Converting python functions into functors allows avoiding python overhead for complex operations.

>>> a = list(range(100))

# Pure python.
>>> def pure_py_fn(x):
...   for i in range(10000):
...     m = max(x)
...     x = [a+m for a in x]
...   return x
...
>>> # Koda version.
>>> def my_fn(x):
...   for i in range(10000): x = x + kd.agg_max(x)
...   return x
...
>>> fn_fn = kd.fn(my_fn)
>>> py_fn = kd.py_fn(my_fn)
>>> ds_a = kd.slice(a)

# Just a Python function.
>>> %timeit r = pure_py_fn(a)  # very slow # doctest: +SKIP
>>> # Eager execution of Koda ops.
>>> %timeit r = my_fn(ds_a) # doctest: +SKIP
>>> # Functor, but without tracing.
>>> %timeit r = py_fn(ds_a)  # same runtime as above # doctest: +SKIP
>>> # Functor, with tracing.
>>> %timeit r = fn_fn(ds_a)  # a few times faster # doctest: +SKIP

It’s possible to execute different functors on different objects:

>>> fn1 = kd.fn(lambda x: x+1)
>>> fn2 = kd.fn(lambda x: x-1)
>>> x = kd.slice([1, 2, 3, 4])
>>> kd.map(fn1 & (x >= 3) | fn2, x)
DataSlice([0, 1, 4, 5], schema: INT32, present: 4/4)

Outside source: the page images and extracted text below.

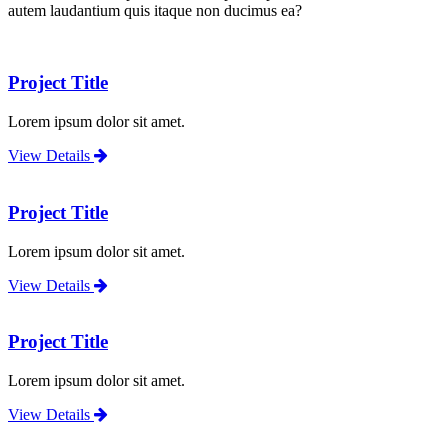
autem laudantium quis itaque non ducimus ea?
Project Title
Lorem ipsum dolor sit amet.
View Details
Project Title
Lorem ipsum dolor sit amet.
View Details
Project Title
Lorem ipsum dolor sit amet.
View Details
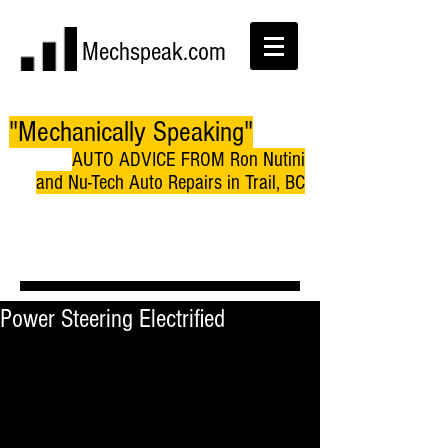
Mechspeak.com
"Mechanically Speaking"
AUTO ADVICE FROM Ron Nutini
and Nu-Tech Auto Repairs in Trail, BC
Power Steering Electrified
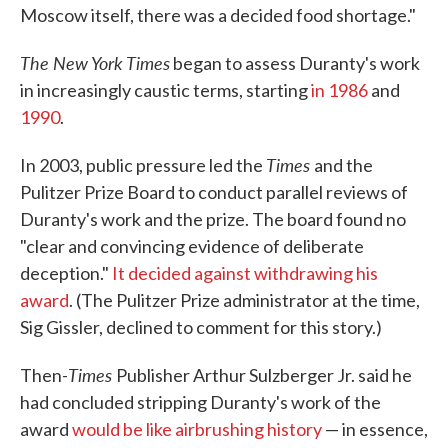
Moscow itself, there was a decided food shortage."
The New York Times
began to assess Duranty's work
in increasingly caustic terms, starting
in 1986
and
1990
.
Times
In 2003, public pressure led the
and the
Pulitzer Prize Board to conduct parallel reviews of
Duranty's work and the prize. The board found no
"clear and convincing evidence of deliberate
deception."
It decided against withdrawing his
award
. (The Pulitzer Prize administrator at the time,
Sig Gissler, declined to comment for this story.)
Times
Then-
Publisher Arthur Sulzberger Jr. said he
had concluded stripping Duranty's work of the
award
would be like airbrushing history
— in essence,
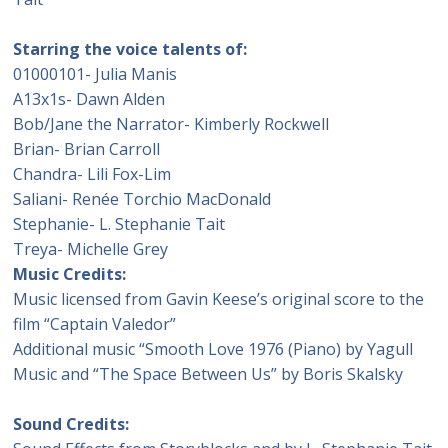
Starring the voice talents of:
01000101- Julia Manis
A13x1s- Dawn Alden
Bob/Jane the Narrator- Kimberly Rockwell
Brian- Brian Carroll
Chandra- Lili Fox-Lim
Saliani- Renée Torchio MacDonald
Stephanie- L. Stephanie Tait
Treya- Michelle Grey
Music Credits:
Music licensed from Gavin Keese’s original score to the
film “Captain Valedor”
Additional music “Smooth Love 1976 (Piano) by Yagull
Music and “The Space Between Us” by Boris Skalsky
Sound Credits:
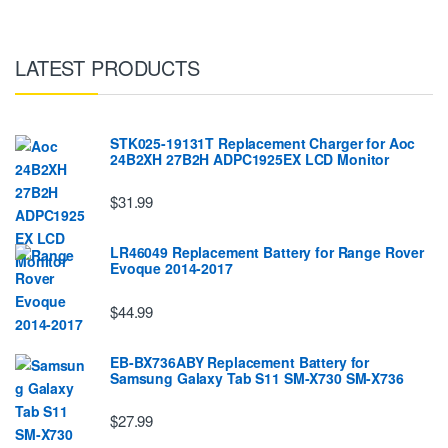
LATEST PRODUCTS
STK025-19131T Replacement Charger for Aoc
24B2XH 27B2H ADPC1925EX LCD Monitor
$31.99
LR46049 Replacement Battery for Range Rover
Evoque 2014-2017
$44.99
EB-BX736ABY Replacement Battery for
Samsung Galaxy Tab S11 SM-X730 SM-X736
$27.99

>>> factorial_rec = kd.fn(lambda c: kd.map(c.factorial_rec & (c.n > 0),
...                    c.with_attrs(n=c.n-1)) * c.n | 1)
>>> factorial = kd.fn(lambda n: kd.map(factorial_rec,
...                                 kd.obj(n=n, factorial_rec=factorial_rec)))
>>> factorial(kd.slice([5,3,4]))
DataSlice([120, 6, 24], schema: INT32, present: 3/3)

Containers

When you need to create named expressions, it can be convenient to use kd.named_container(), which automatically names all expressions stored within it.

In eager mode, non-expression inputs are stored as-is. In tracing mode, however, they are automatically converted to named expressions.

>>> def ax_plus_b(x):
...   c = kd.named_container()
...   c.a = 2   # Converted to kd.expr.as_expr(2).with_name('a') during tracing
...   c.b = 1   #              kd.expr.as_expr(1).with_name('b')
...   return c.a * x + c.b
...
>>> # Eager usage (stores raw integers):
>>> ax_plus_b(5)
11

# Traced usage (converts integers to expressions):
>>> fn = kd.fn(ax_plus_b)
>>> fn.a
DataItem(2, schema: INT32, bag_id:...)
>>> fn(x=5)
DataItem(11, schema: INT32)

Interoperability (a.k.a. Koda I/O)

Koda can easily load data from and convert to Python objects, Pandas DataFrames, Numpy Arrays, protos, and json data. For details, refer to the Interoperability section of the Koda Cheatsheet.